▶ **Work required**
Each line of the listing below must be retyped exactly, with images left out.

▶ **Information supplied**
*** Begin section ***

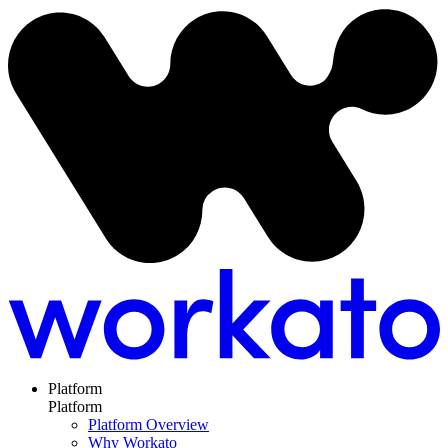
Platform
Platform
Platform Overview
Why Workato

*** End section ***

▶ **Solution to this exercise**
Platform
Platform
Platform Overview
Why Workato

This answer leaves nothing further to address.